Reproduce the section of the listing that begins at the line containing "pyautogui.click(x=<x>, y=<y>)" and finishes at the line containing "Describe the element at coordinates (472, 2556)". Include both end lines and nothing beyond them.

STORED DATA
BEGIN

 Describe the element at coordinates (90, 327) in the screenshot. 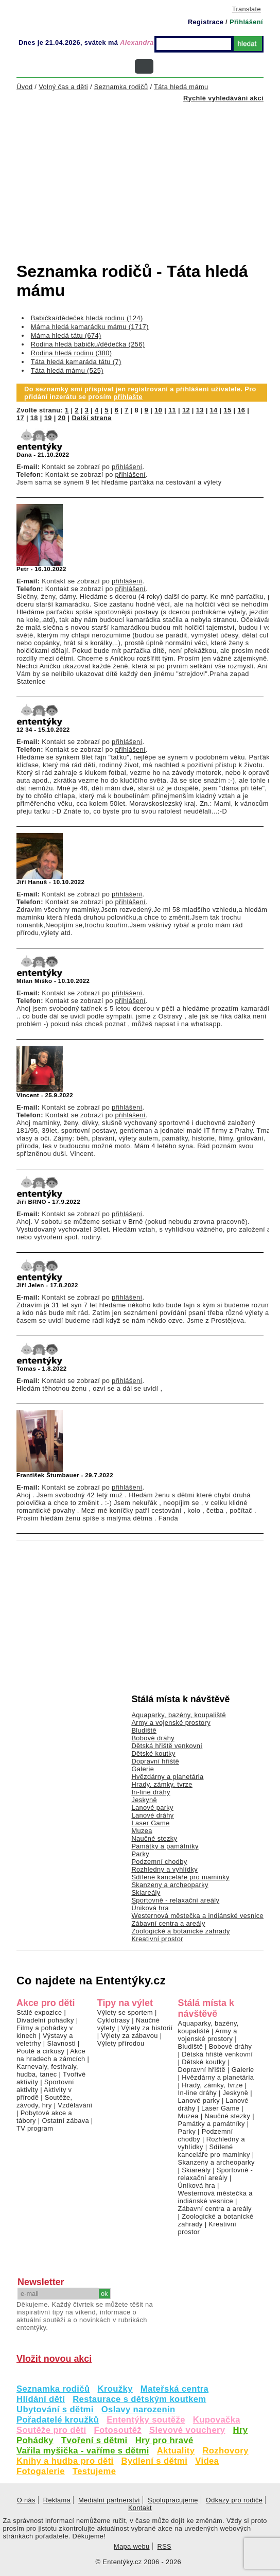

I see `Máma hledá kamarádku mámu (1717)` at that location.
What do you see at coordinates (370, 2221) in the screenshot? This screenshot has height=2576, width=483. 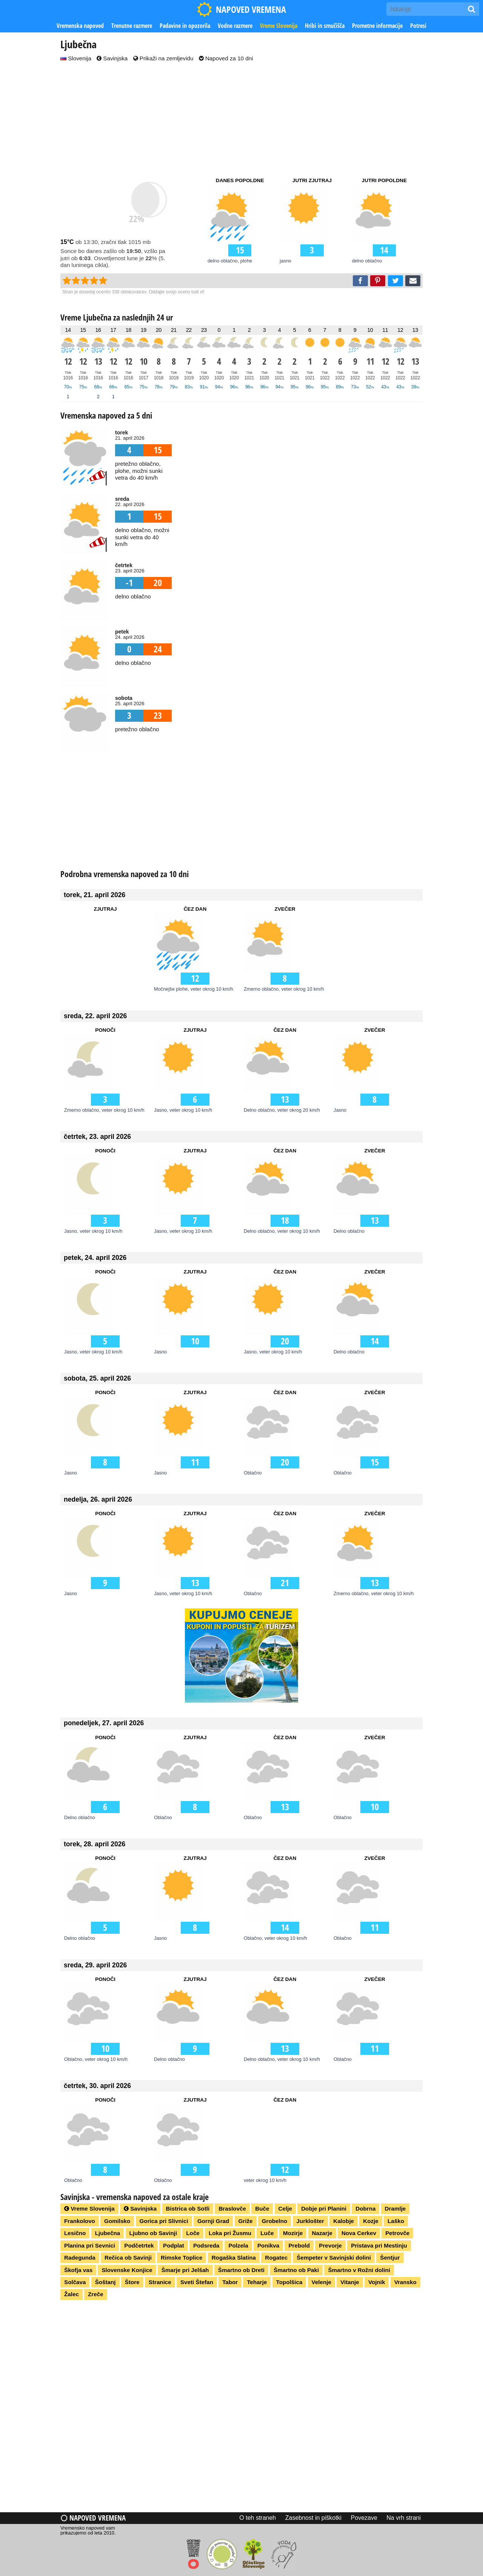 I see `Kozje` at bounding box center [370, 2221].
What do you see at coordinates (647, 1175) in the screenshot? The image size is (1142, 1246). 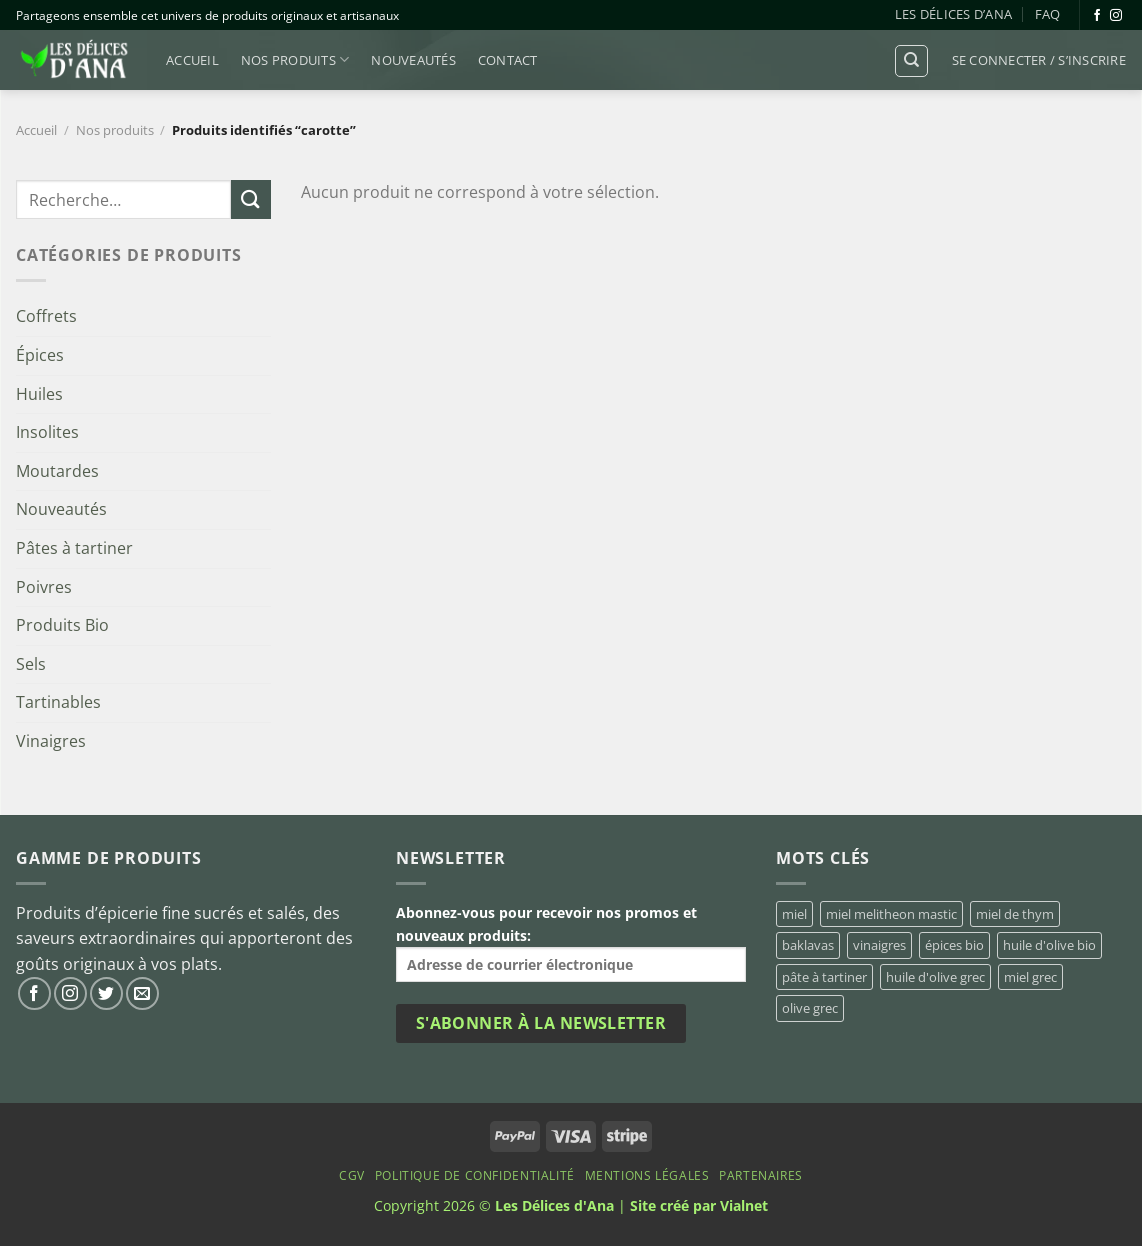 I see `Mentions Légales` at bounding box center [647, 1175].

END
BEGIN

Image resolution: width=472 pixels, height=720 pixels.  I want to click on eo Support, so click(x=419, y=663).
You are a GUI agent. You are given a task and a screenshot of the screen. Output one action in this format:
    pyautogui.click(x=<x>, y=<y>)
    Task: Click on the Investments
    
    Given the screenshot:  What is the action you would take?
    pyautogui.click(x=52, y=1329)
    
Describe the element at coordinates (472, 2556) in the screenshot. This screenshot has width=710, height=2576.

END

ANSWER TO THIS TASK
    pyautogui.click(x=<x>, y=<y>)
    Task: Click on the Investments
    
    Given the screenshot:  What is the action you would take?
    pyautogui.click(x=52, y=1329)
    
Describe the element at coordinates (472, 2556) in the screenshot. This screenshot has width=710, height=2576.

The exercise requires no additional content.